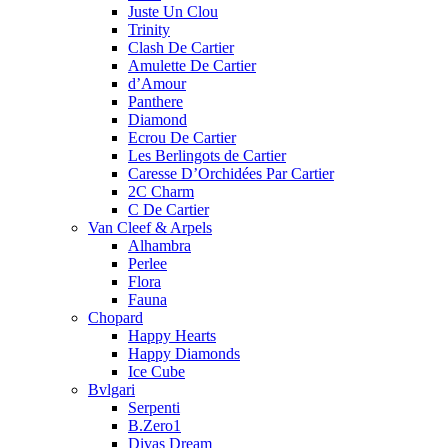
Juste Un Clou
Trinity
Clash De Cartier
Amulette De Cartier
d’Amour
Panthere
Diamond
Ecrou De Cartier
Les Berlingots de Cartier
Caresse D’Orchidées Par Cartier
2C Charm
C De Cartier
Van Cleef & Arpels
Alhambra
Perlee
Flora
Fauna
Chopard
Happy Hearts
Happy Diamonds
Ice Cube
Bvlgari
Serpenti
B.Zero1
Divas Dream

────────────────────

[EXERCISE GOAL]
An exact reprint of the records above is required, with all pictures left out.

[TASK OUTPUT]
Juste Un Clou
Trinity
Clash De Cartier
Amulette De Cartier
d’Amour
Panthere
Diamond
Ecrou De Cartier
Les Berlingots de Cartier
Caresse D’Orchidées Par Cartier
2C Charm
C De Cartier
Van Cleef & Arpels
Alhambra
Perlee
Flora
Fauna
Chopard
Happy Hearts
Happy Diamonds
Ice Cube
Bvlgari
Serpenti
B.Zero1
Divas Dream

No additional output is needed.